Colin Strong (@colinstrong), Ipsos MORI’s global head of behavioural science, gave a brief introductory talk on the dilemma we face today with information overload.
He reminded us of the infamous 2016 TV interview on the UK’s EU referendum, where Michael Gove dismissed experts as elitist. Colin asked us how we reconcile this view with big data and artificial intelligence.
He introduced a new word, coined by @astradisastra on Twitter:
“fauxtomation”: when workers get rendered invisible to maintain [the] illusion [that] machines and systems [are] smarter than they actually are
Were you aware that behind many of the algorithms used in artificial intelligence today, there are people tweaking the data to deliver results that the machines cannot deliver on their own?

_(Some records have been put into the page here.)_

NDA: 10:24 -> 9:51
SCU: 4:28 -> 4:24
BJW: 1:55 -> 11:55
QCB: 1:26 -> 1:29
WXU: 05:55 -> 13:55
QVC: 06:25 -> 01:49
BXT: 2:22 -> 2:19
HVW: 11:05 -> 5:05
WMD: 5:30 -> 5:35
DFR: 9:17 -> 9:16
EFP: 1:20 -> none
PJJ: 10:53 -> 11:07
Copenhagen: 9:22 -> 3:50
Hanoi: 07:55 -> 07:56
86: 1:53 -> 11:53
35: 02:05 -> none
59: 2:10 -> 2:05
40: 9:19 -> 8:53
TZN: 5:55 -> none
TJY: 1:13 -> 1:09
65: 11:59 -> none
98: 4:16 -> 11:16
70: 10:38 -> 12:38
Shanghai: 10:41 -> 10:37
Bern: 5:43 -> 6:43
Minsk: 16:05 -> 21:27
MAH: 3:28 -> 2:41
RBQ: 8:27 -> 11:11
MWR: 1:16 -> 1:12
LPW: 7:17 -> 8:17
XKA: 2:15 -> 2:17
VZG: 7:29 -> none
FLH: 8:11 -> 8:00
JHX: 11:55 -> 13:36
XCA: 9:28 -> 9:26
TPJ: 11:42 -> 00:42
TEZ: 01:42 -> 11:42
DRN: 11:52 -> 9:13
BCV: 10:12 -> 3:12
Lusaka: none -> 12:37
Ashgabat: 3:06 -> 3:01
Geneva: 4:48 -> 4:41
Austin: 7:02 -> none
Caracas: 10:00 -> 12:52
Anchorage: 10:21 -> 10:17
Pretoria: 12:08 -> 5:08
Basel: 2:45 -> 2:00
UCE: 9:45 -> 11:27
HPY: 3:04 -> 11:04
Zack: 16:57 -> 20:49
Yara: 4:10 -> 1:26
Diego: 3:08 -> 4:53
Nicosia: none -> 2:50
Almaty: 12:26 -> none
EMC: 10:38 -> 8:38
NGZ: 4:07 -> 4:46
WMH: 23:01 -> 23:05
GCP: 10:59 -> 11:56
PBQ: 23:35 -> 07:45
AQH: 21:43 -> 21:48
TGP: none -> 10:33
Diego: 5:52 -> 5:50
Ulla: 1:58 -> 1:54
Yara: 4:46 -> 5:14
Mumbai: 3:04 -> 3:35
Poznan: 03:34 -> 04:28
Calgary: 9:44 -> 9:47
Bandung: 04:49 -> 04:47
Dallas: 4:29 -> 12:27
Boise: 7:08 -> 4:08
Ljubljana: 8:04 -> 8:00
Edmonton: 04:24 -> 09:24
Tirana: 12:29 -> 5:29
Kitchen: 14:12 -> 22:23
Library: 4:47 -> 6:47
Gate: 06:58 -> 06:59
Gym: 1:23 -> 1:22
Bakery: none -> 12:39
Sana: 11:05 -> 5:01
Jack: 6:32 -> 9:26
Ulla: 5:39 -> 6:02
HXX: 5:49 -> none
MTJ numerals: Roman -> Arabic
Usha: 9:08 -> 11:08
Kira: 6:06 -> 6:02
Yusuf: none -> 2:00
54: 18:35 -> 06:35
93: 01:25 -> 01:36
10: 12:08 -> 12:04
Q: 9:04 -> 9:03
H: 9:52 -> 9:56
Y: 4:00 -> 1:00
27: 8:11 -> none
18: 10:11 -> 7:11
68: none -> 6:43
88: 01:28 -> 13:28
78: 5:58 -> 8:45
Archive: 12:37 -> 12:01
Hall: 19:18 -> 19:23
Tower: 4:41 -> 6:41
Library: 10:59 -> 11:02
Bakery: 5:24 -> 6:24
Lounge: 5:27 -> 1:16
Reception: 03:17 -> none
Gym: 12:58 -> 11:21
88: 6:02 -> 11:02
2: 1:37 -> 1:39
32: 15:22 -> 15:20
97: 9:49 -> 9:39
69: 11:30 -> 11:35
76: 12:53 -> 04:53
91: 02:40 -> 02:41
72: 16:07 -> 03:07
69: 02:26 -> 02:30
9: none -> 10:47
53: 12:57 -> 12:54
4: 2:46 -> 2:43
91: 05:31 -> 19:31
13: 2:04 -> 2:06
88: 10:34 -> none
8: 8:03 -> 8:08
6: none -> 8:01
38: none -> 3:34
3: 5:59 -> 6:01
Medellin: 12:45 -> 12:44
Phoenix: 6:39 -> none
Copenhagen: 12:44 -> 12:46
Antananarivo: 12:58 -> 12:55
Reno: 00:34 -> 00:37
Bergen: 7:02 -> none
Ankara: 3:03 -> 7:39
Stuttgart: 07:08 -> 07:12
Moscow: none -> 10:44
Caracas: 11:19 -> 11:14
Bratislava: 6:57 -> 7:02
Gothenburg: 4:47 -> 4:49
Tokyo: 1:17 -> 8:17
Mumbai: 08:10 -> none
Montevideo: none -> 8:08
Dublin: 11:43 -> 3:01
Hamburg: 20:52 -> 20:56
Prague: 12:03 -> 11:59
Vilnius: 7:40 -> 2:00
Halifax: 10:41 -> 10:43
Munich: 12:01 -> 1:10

This might be legacy systems that don’t ‘talk’ to each other (no interoperability as yet) or perhaps to deliver what we now call ‘fake news’.
Our topic of conversation was people’s knowledge vs artificial intelligence.
As usual in one of these cafés, a series of short conversations was held with people from varied backgrounds.
The conversations I participated in roved widely, covering cognitive biases, production lines and the Nudge Unit.
In one conversation, we talked about the amount of data that Transport for London (TfL) uses to keep public transport running in London and how when you ask someone about their journey they invariably tell you something negative.
If, however, you ask them about a positive experience on the London Underground, the chances are they will tell you about their reaction when they are confronted by a handwritten notice on a white board, in the ticket hall, beside the ticket barrier.
Each message has been thought about and carefully crafted by a member of the station staff.
Some are clever and make you think, some are kind and some are funny. More often than not, you read it and go on your way with a smile on your face.
There is no way that artificial intelligence is ever going to deliver this feel good factor.